When you think of Git, version control is the first thing that comes to your mind. Git is the leading distributed version control system that has become the industry standard to power projects of any scale. According to stats, Git has more than 80% of the market share.
The best thing about Git is that it can be easily integrated into any development environment. However, implementing Git must be done correctly, or else it will lead to unnecessary complications and may even break the delivery pipeline. Let’s look at how to use Git correctly to manage the source code of an application.
Setup Git Usage Specifications
A proper understanding of Git is very much needed for implementing it. Git is not limited to pull, commit, push and merge commands. It enables users to completely manage the application source code while allowing multiple users to collaboratively modify the source code without interfering with each other. Furthermore, Git provides the necessary tools to rectify the conflicts when modifications overlap.
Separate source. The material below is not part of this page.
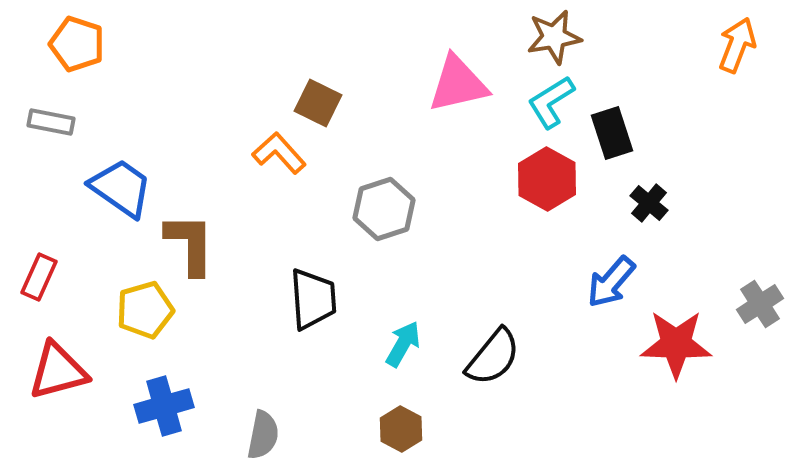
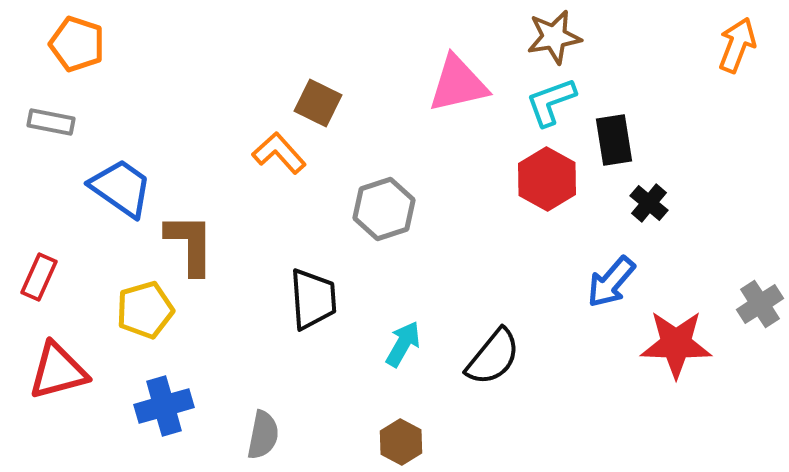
cyan L-shape: rotated 12 degrees clockwise
black rectangle: moved 2 px right, 7 px down; rotated 9 degrees clockwise
brown hexagon: moved 13 px down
Therefore, it is important to understand the full feature set of Git and where and who exactly can use each feature.
This scope of understanding should cover who can interact with branches, which branches to push and pull code from, and ultimately who will review the code and merge it to the master or a release branch. It reduces the risk of code conflicts and allows development teams to validate code changes properly.
Another factor that should be included in the basic usage guidelines of Git is the content in the repository. Version control has moved beyond application code with the rapid expansion of DevOps, practices like Database DevOps, and Infrastructure as Code. Thus, database and infrastructure changes and any other configurations must be included in separate repositories and managed via Git when required. This version-controlled approach to all aspects of the delivery pipeline enables delivery teams to have much greater control over the complete application architecture while keeping track of all the changes.
Proper Branching Strategy
After setting up proper git usage guidelines, the next step is to introduce a proper branching strategy. As the name suggests, a branching strategy defines how branches are created and maintained throughout the development lifecycle. This entails which branches are used for new features, bug fixes, and how releases are handled.
One of the primary considerations when selecting a proper branching strategy is how software deployments (releases) need to be handled in the delivery pipelines. With Different branching strategies offering distinct advantages and disadvantages, you must select a branching strategy that simplifies development while providing the required deployment options. More traditional branching strategies like Git Flow are more suitable for traditional release-based deployments, while more modern strategies like GitHub Flow, Trunk-based Development, and GitLab Flow are well suited for modern DevOps processes. These modern strategies also have a greater affinity with Continuous Integration and Continuous Delivery practices.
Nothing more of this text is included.